### What you should do
Search each line of the data for the word "System"; copy every line where it is found.
#### Data shown
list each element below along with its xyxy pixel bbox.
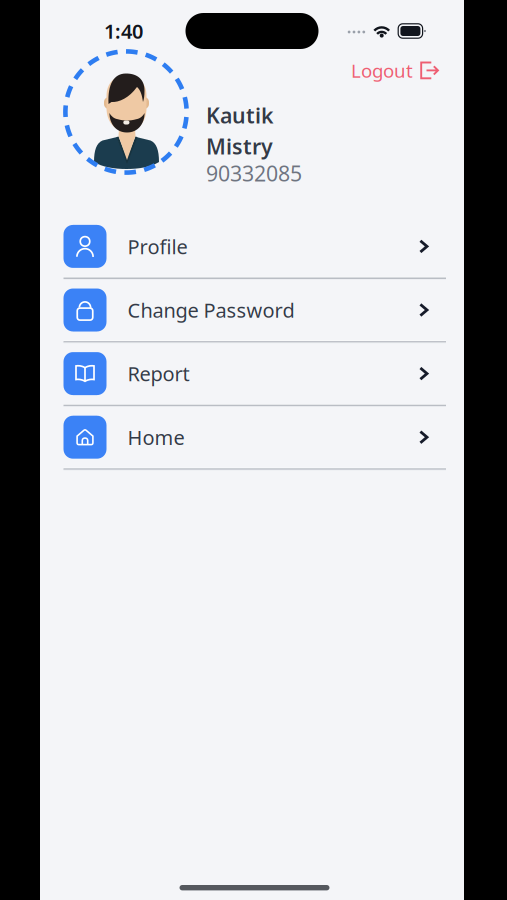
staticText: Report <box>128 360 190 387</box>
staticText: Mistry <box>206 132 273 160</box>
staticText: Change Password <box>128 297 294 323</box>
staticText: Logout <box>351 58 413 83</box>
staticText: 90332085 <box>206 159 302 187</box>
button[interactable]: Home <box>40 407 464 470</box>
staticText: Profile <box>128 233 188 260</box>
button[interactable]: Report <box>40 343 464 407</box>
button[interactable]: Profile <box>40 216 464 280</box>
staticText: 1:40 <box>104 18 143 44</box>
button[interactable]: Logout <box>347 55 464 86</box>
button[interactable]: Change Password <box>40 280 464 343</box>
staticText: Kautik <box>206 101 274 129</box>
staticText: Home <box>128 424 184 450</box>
########
#### Data shown
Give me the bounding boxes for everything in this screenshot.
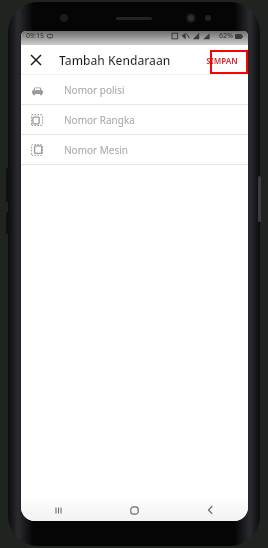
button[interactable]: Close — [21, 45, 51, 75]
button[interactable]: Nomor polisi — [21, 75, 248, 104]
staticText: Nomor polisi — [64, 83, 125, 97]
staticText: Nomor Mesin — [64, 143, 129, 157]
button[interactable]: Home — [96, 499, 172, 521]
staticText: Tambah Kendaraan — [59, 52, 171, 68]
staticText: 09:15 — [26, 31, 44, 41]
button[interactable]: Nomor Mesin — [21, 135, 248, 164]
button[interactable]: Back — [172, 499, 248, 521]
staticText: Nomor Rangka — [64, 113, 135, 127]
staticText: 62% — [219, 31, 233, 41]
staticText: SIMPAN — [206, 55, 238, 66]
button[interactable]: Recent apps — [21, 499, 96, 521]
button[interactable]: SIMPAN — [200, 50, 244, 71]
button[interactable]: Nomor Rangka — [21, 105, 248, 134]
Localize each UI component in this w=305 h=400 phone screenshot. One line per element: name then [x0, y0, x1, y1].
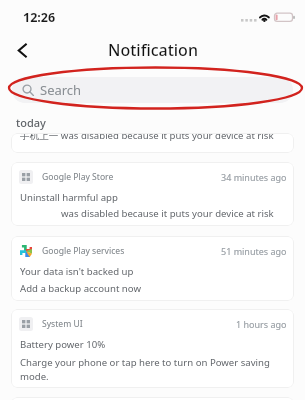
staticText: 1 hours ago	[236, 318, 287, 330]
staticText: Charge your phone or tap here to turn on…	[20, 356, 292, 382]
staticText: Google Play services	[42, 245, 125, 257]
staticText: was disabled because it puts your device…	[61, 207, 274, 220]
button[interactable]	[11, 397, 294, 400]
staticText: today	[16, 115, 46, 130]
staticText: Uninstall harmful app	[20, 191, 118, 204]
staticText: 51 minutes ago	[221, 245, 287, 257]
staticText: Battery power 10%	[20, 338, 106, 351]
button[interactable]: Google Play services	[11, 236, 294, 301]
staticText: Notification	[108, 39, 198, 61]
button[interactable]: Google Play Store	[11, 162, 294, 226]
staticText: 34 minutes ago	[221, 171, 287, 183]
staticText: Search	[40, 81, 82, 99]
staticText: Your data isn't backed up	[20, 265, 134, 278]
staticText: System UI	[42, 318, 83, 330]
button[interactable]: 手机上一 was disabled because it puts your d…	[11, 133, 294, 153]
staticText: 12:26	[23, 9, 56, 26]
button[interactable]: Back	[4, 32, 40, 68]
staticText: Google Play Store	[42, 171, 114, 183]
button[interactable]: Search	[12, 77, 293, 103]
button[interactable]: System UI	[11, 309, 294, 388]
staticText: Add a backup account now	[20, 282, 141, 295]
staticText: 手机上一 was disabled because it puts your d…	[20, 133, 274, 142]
########
### Reply
staticText: System UI	[42, 318, 83, 330]
button[interactable]: System UI	[11, 309, 294, 388]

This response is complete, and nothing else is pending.